──────── INPUT

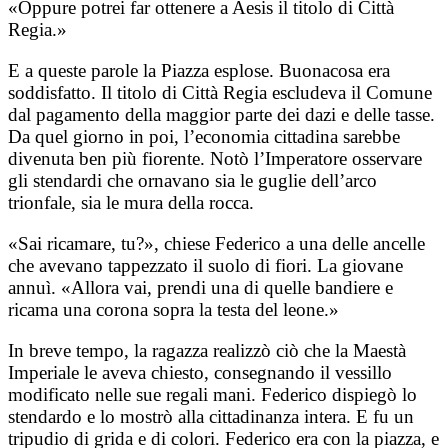
«Oppure potrei far ottenere a Aesis il titolo di Città
Regia.»
E a queste parole la Piazza esplose. Buonacosa era
soddisfatto. Il titolo di Città Regia escludeva il Comune
dal pagamento della maggior parte dei dazi e delle tasse.
Da quel giorno in poi, l’economia cittadina sarebbe
divenuta ben più fiorente. Notò l’Imperatore osservare
gli stendardi che ornavano sia le guglie dell’arco
trionfale, sia le mura della rocca.
«Sai ricamare, tu?», chiese Federico a una delle ancelle
che avevano tappezzato il suolo di fiori. La giovane
annuì. «Allora vai, prendi una di quelle bandiere e
ricama una corona sopra la testa del leone.»
In breve tempo, la ragazza realizzò ciò che la Maestà
Imperiale le aveva chiesto, consegnando il vessillo
modificato nelle sue regali mani. Federico dispiegò lo
stendardo e lo mostrò alla cittadinanza intera. E fu un
tripudio di grida e di colori. Federico era con la piazza, e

────────────────

• [HOW TO COMPLETE THIS TASK]: Reproduce exactly the line bearing "In breve tempo, la" and all the lines that come after it in the records above; add nothing.

• [WRITTEN RESPONSE]:
In breve tempo, la ragazza realizzò ciò che la Maestà
Imperiale le aveva chiesto, consegnando il vessillo
modificato nelle sue regali mani. Federico dispiegò lo
stendardo e lo mostrò alla cittadinanza intera. E fu un
tripudio di grida e di colori. Federico era con la piazza, e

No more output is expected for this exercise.